On imagine que la police l'interrogera. Cette histoire reste sans fin, et pourtant, il suffit de s'en tenir à ce que l'on sait:

1. Une déléguée d'un syndicat de police classé à droite, Alliance, a rapidement accusé des "jeunes" d'avoir caillassé les forces de l'ordre qui avaient interrompu un pillage collectif des victimes du drame.
"Sur Europe 1, c'est une déléguée du syndicat de police Alliance qui a fait état de la présence, un quart d'heure après la catastrophe, d'un groupe de jeunes "qui semblaient porter secours aux victimes". Mais, selon elle, les policiers sur place "se sont rendus compte que ces individus étaient présents pour dépouiller les victimes et notamment les premiers cadavres". (source: Le Monde)
2. Aucune confirmation ni témoignage n'est venu conforter cette thèse, près de 8 jours plus tard.

3. Les journalistes les plus rapidement sur le terrain ont nié tout "pillage de cadavres par des hordes de jeunes". Un rapport de la direction centrale des CRS semble confirmer les dires de la déléguée. Problème, les CRS sont arrivés une belle heure et demi après le drame...
"Un rapport de la Direction centrale des compagnies républicaines de sécurité (DCCRS), révélé jeudi par Le Point , évoque non seulement des «jets de projectiles» après le déraillement du train, mais aussi des «vols d'effets appartenant aux victimes»." source: Le Figaro
4. Quatre plaintes pour vols ont été déposées par des personnes bien vivantes dont un médecin urgentiste qui se serait fait voler son smartphone, et une "jeune voyageuse" qui "s'est aperçue seulement après l'accident de la disparition" d'objets "personnels". Le Figaro cite un témoignage de passager:
Difficile, dans la pagaille, de faire la différence entre «des jeunes qui voulaient aider et d'autres venus pour voler», soulignent les policiers. «Certains sont venus nous aider à sortir des wagons, raconte d'ailleurs Jean-Robert Baroux, l'un des passagers. En revanche, à la sortie de la gare, alors que je parlais à un journaliste, un jeune a mis la main dans le sac de ma compagne.»
5. Six personnes ont finalement été interpellées.

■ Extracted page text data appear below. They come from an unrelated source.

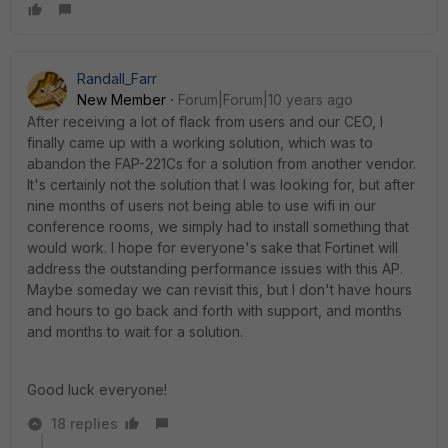
Randall_Farr
New Member
Forum|Forum|10 years ago
After receiving a lot of flack from users and our CEO, I
finally came up with a working solution, which was to
abandon the FAP-221Cs for a solution from another vendor.
It's certainly not the solution that I was looking for, but after
nine months of users not being able to use wifi in our
conference rooms, we simply had to install something that
would work. I hope for everyone's sake that Fortinet will
address the outstanding performance issues with this AP.
Maybe someday we can revisit this, but I don't have hours
and hours to go back and forth with support, and months
and months to wait for a solution.
Good luck everyone!
18 replies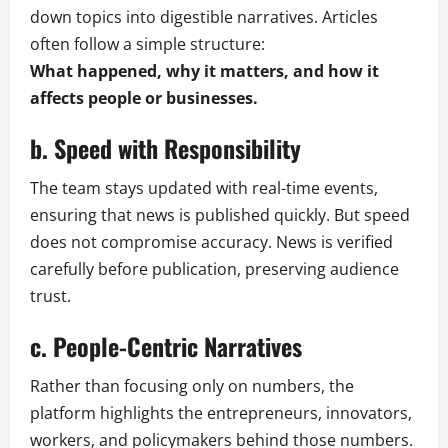
down topics into digestible narratives. Articles
often follow a simple structure:
What happened, why it matters, and how it
affects people or businesses.
b. Speed with Responsibility
The team stays updated with real-time events,
ensuring that news is published quickly. But speed
does not compromise accuracy. News is verified
carefully before publication, preserving audience
trust.
c. People-Centric Narratives
Rather than focusing only on numbers, the
platform highlights the entrepreneurs, innovators,
workers, and policymakers behind those numbers.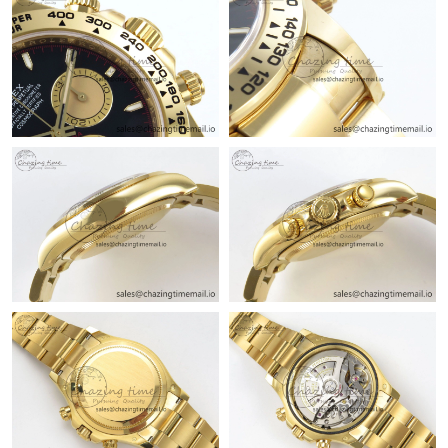
Just Sold: Vince from Mexico City on Jun 05, 2026 at 5:11 PM.
Just Sold: Isaac from Atlanta on Jul 24, 2026 at 10:18 AM.
Just Sold: Bob from Sacramento on Jun 05, 2026 at 5:58 PM.
Just Sold: Kara from Minneapolis on May 10, 2026 at 10:45 AM.
Just Sold: Bob from New York on Jun 01, 2026 at 7:56 PM.
Just Sold: Alice from Charlotte on Jun 05, 2026 at 11:25 PM.
Just Sold: Ursula from Washington, D.C. on Jun 05, 2026 at 8:24
PM.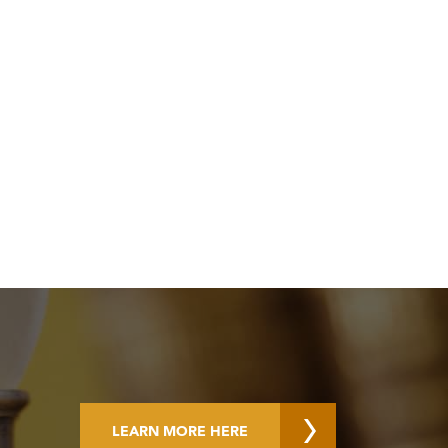
LEARN MORE HERE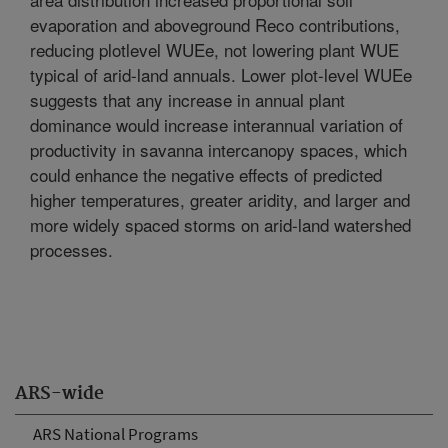
evaporation and aboveground Reco contributions,
reducing plotlevel WUEe, not lowering plant WUE
typical of arid-land annuals. Lower plot-level WUEe
suggests that any increase in annual plant
dominance would increase interannual variation of
productivity in savanna intercanopy spaces, which
could enhance the negative effects of predicted
higher temperatures, greater aridity, and larger and
more widely spaced storms on arid-land watershed
processes.
ARS-wide
ARS National Programs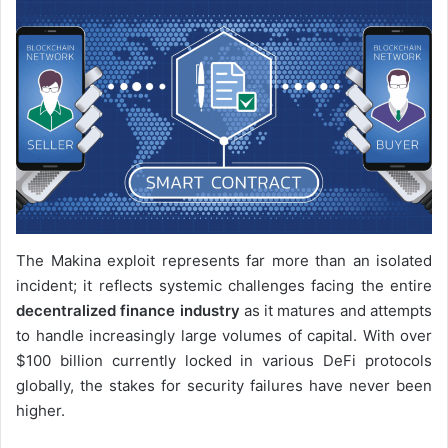
The Makina exploit represents far more than an isolated
incident; it reflects systemic challenges facing the entire
decentralized finance industry
as it matures and attempts
to handle increasingly large volumes of capital. With over
$100 billion currently locked in various DeFi protocols
globally, the stakes for security failures have never been
higher.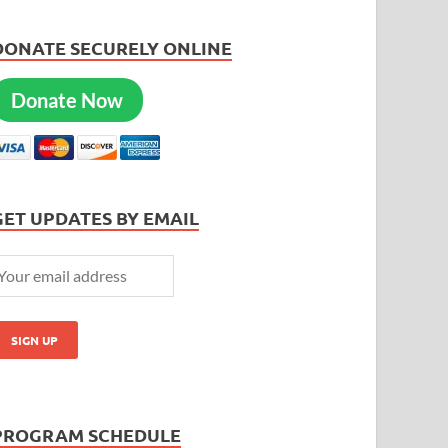
DONATE SECURELY ONLINE
Donate Now
GET UPDATES BY EMAIL
PROGRAM SCHEDULE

Puis il y eu Trappes, un autre fait divers dramatique, sans mort cette fois. Quelques twittos se sont excités avant autant de rapidement qu'un animateur de chaîne d'info contraint d'alimenter son flash. Toute la journée de samedi, même la radio France Info nous expliquait donc - les guillemets désignent les formulations de la station - que des "affrontements" avaient eu lieu, en "trois vagues" dans la nuit de vendredi à samedi, contre un commissariat de Trappes. En cause, des policiers avaient tenté de "verbaliser" une femme portant le voile "intégral", chose interdite en France. Le mari de la dame aurait essayé "d'étrangler" le ou les policier(s). "Deux cents à deux cent cinquante personnes" auraient participé à l'assaut. Une résidente qui "habite à 200 mètres du commissariat" témoigne... qu'elle a entendu "comme des pétards" mais qu'elle n'a "rien vu" (sic!). Une chaîne d'info file enregistrer le témoignage d'un autre gars qui trouve normal d'aller "défendre ses frères".

Samedi soir, les caméras de nos chaînes nationales étaient là pour filmer les cars de CRS dépêchés sur place. 

Nous avions donc la confirmation de l'effroyable: les barbares de la diversion agitée étaient bien à l'oeuvre. 

C'était l'été, il fallait du pain et des jeux.